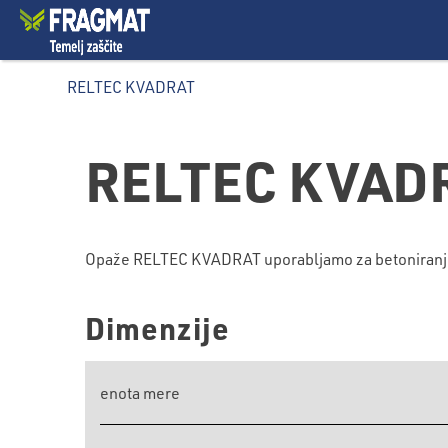
RELTEC KVADRAT
RELTEC KVAD
Opaže RELTEC KVADRAT uporabljamo za betoniranje s
Dimenzije
enota mere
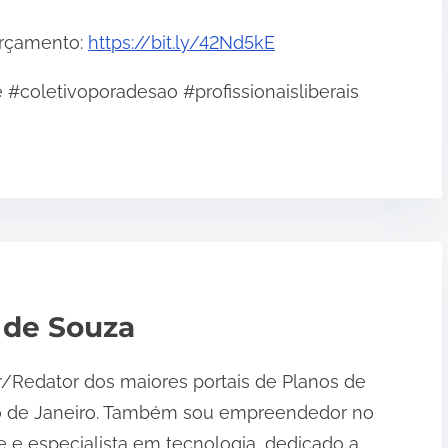
 orçamento:
https://bit.ly/42Nd5kE
coletivoporadesao #profissionaisliberais
 de Souza
r/Redator dos maiores portais de Planos de
o de Janeiro. Também sou empreendedor no
 e especialista em tecnologia, dedicado a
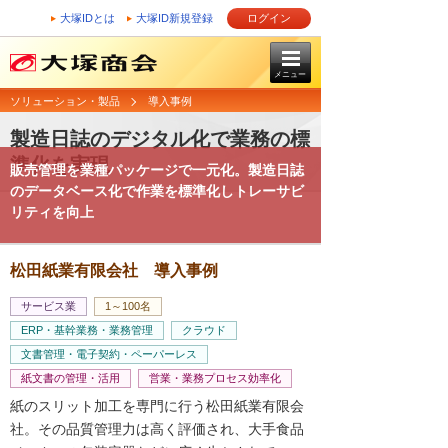
大塚IDとは
大塚ID新規登録
ログイン
メニュー
ソリューション・製品
導入事例
製造日誌のデジタル化で業務の標
準化を実現
販売管理を業種パッケージで一元化。製造日誌
のデータベース化で作業を標準化しトレーサビ
リティを向上
松田紙業有限会社 導入事例
サービス業
1～100名
ERP・基幹業務・業務管理
クラウド
文書管理・電子契約・ペーパーレス
紙文書の管理・活用
営業・業務プロセス効率化
紙のスリット加工を専門に行う松田紙業有限会
社。その品質管理力は高く評価され、大手食品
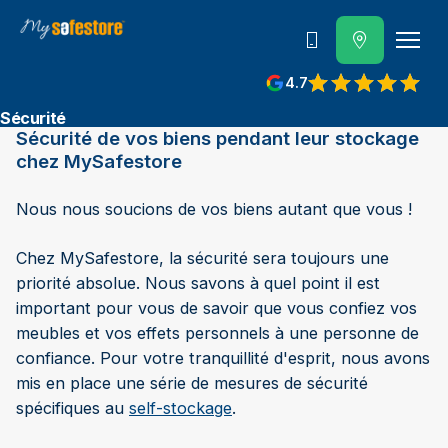
Contactez-nous
4.7
Sécurité
Sécurité de vos biens pendant leur stockage
chez MySafestore
Nous nous soucions de vos biens autant que vous !
Chez MySafestore, la sécurité sera toujours une
priorité absolue. Nous savons à quel point il est
important pour vous de savoir que vous confiez vos
meubles et vos effets personnels à une personne de
confiance. Pour votre tranquillité d'esprit, nous avons
mis en place une série de mesures de sécurité
spécifiques au
self-stockage
.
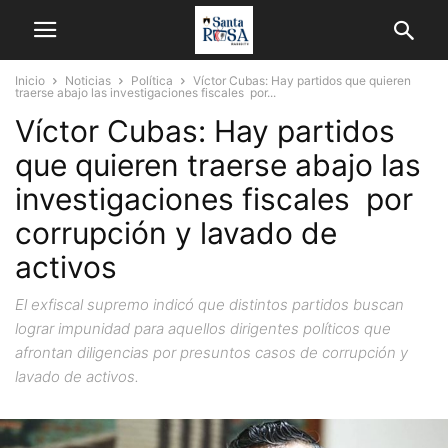
Inicio
Noticias
Política
Víctor Cubas: Hay partidos que quieren
traerse abajo las investigaciones fiscales por...
Víctor Cubas: Hay partidos
que quieren traerse abajo las
investigaciones fiscales por
corrupción y lavado de
activos
El exfiscal supremo indicó que distintos partidos buscan
lograr impunidad para aquellos dirigentes políticos que
afrontan diligencias por presuntos casos de corrupción y
lavado de activos.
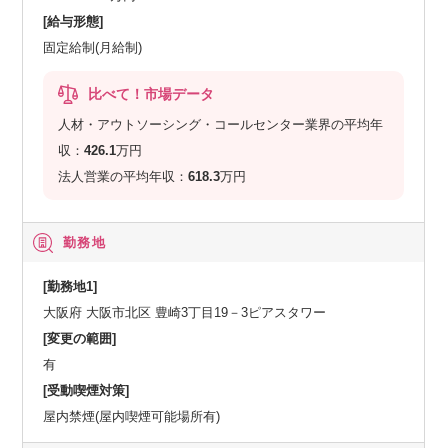
[給与形態]
固定給制(月給制)
比べて！市場データ
人材・アウトソーシング・コールセンター業界の平均年
収：
426.1
万円
法人営業の平均年収：
618.3
万円
勤務地
[勤務地1]
大阪府 大阪市北区 豊崎3丁目19－3ピアスタワー
[変更の範囲]
有
[受動喫煙対策]
屋内禁煙(屋内喫煙可能場所有)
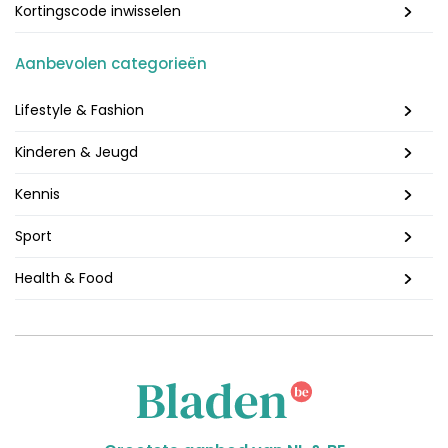
Kortingscode inwisselen
Aanbevolen categorieën
Lifestyle & Fashion
Kinderen & Jeugd
Kennis
Sport
Health & Food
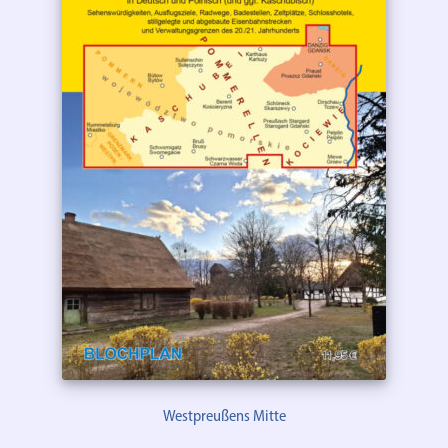
Westpreußens Mitte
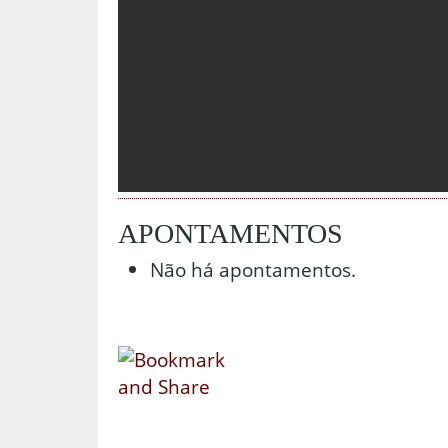
APONTAMENTOS
Não há apontamentos.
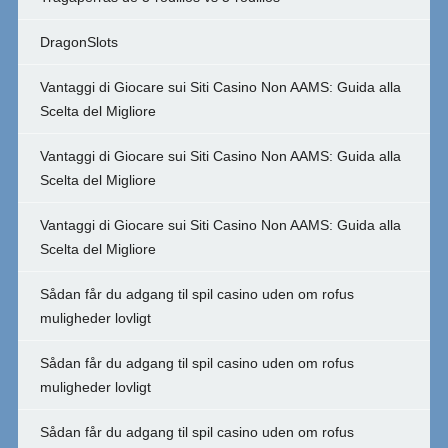
DragonSlots
Vantaggi di Giocare sui Siti Casino Non AAMS: Guida alla
Scelta del Migliore
Vantaggi di Giocare sui Siti Casino Non AAMS: Guida alla
Scelta del Migliore
Vantaggi di Giocare sui Siti Casino Non AAMS: Guida alla
Scelta del Migliore
Sådan får du adgang til spil casino uden om rofus
muligheder lovligt
Sådan får du adgang til spil casino uden om rofus
muligheder lovligt
Sådan får du adgang til spil casino uden om rofus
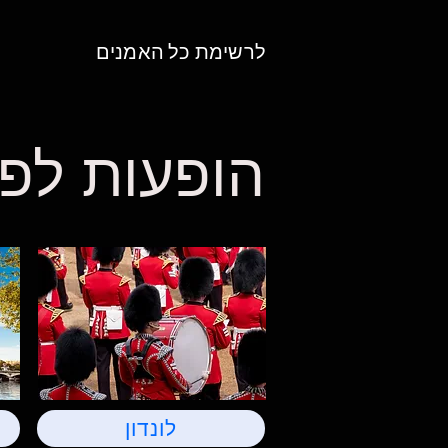
לרשימת כל האמנים
הופעות לפי
לונדון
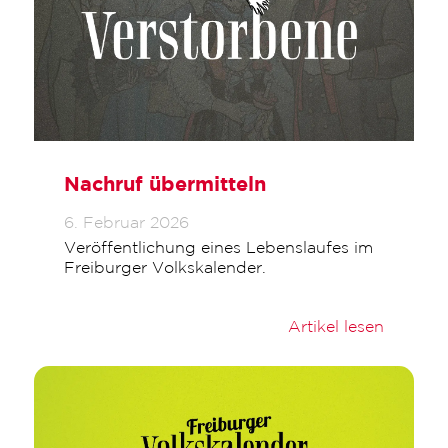
Nachruf übermitteln
6. Februar 2026
Veröffentlichung eines Lebenslaufes im
Freiburger Volkskalender.
Artikel lesen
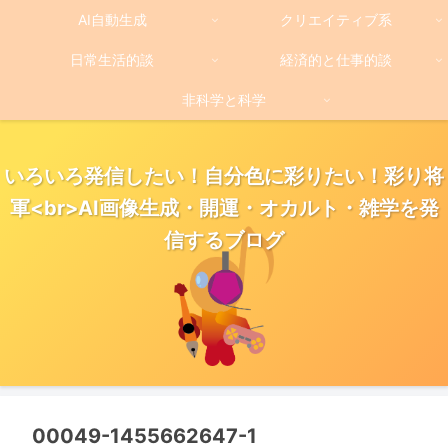
AI自動生成
クリエイティブ系
日常生活的談
経済的と仕事的談
非科学と科学
いろいろ発信したい！自分色に彩りたい！彩り将
軍<br>AI画像生成・開運・オカルト・雑学を発
信するブログ
00049-1455662647-1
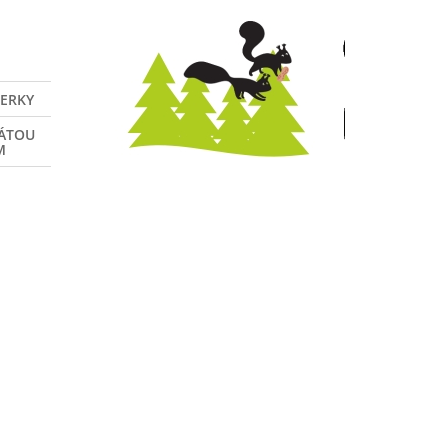
VERKY
NÁTOU
M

- - - - - - -

■ What is needed ■
Copy the listing verbatim, omitting images.

■ Result ■
RELTEC KVADRAT
RELTEC KVAD
Opaže RELTEC KVADRAT uporabljamo za betoniranje s
Dimenzije
enota mere
 orçamento:
https://bit.ly/42Nd5kE
coletivoporadesao #profissionaisliberais
 de Souza
r/Redator dos maiores portais de Planos de
o de Janeiro. Também sou empreendedor no
 e especialista em tecnologia, dedicado a
大塚IDとは
大塚ID新規登録
ログイン
メニュー
ソリューション・製品
導入事例
製造日誌のデジタル化で業務の標
準化を実現
販売管理を業種パッケージで一元化。製造日誌
のデータベース化で作業を標準化しトレーサビ
リティを向上
松田紙業有限会社 導入事例
サービス業
1～100名
ERP・基幹業務・業務管理
クラウド
文書管理・電子契約・ペーパーレス
紙文書の管理・活用
営業・業務プロセス効率化
紙のスリット加工を専門に行う松田紙業有限会
社。その品質管理力は高く評価され、大手食品
Contactez-nous
4.7
Sécurité
Sécurité de vos biens pendant leur stockage
chez MySafestore
Nous nous soucions de vos biens autant que vous !
Chez MySafestore, la sécurité sera toujours une
priorité absolue. Nous savons à quel point il est
important pour vous de savoir que vous confiez vos
meubles et vos effets personnels à une personne de
confiance. Pour votre tranquillité d'esprit, nous avons
mis en place une série de mesures de sécurité
spécifiques au
self-stockage
.
Inicio
Noticias
Política
Víctor Cubas: Hay partidos que quieren
traerse abajo las investigaciones fiscales por...
Víctor Cubas: Hay partidos
que quieren traerse abajo las
investigaciones fiscales por
corrupción y lavado de
activos
El exfiscal supremo indicó que distintos partidos buscan
lograr impunidad para aquellos dirigentes políticos que
afrontan diligencias por presuntos casos de corrupción y
lavado de activos.
[給与形態]
固定給制(月給制)
比べて！市場データ
人材・アウトソーシング・コールセンター業界の平均年
収：
426.1
万円
法人営業の平均年収：
618.3
万円
勤務地
[勤務地1]
大阪府 大阪市北区 豊崎3丁目19－3ピアスタワー
[変更の範囲]
有
[受動喫煙対策]
屋内禁煙(屋内喫煙可能場所有)
Kortingscode inwisselen
Aanbevolen categorieën
Lifestyle & Fashion
Kinderen & Jeugd
Kennis
Sport
Health & Food
Westpreußens Mitte
APONTAMENTOS
Não há apontamentos.
DragonSlots
Vantaggi di Giocare sui Siti Casino Non AAMS: Guida alla
Scelta del Migliore
Vantaggi di Giocare sui Siti Casino Non AAMS: Guida alla
Scelta del Migliore
Vantaggi di Giocare sui Siti Casino Non AAMS: Guida alla
Scelta del Migliore
Sådan får du adgang til spil casino uden om rofus
muligheder lovligt
Sådan får du adgang til spil casino uden om rofus
muligheder lovligt
Sådan får du adgang til spil casino uden om rofus
לרשימת כל האמנים
הופעות לפי
לונדון
Nachruf übermitteln
6. Februar 2026
Veröffentlichung eines Lebenslaufes im
Freiburger Volkskalender.
Artikel lesen
AI自動生成
クリエイティブ系
日常生活的談
経済的と仕事的談
非科学と科学
いろいろ発信したい！自分色に彩りたい！彩り将
軍<br>AI画像生成・開運・オカルト・雑学を発
信するブログ
00049-1455662647-1
VERKY
NÁTOU
M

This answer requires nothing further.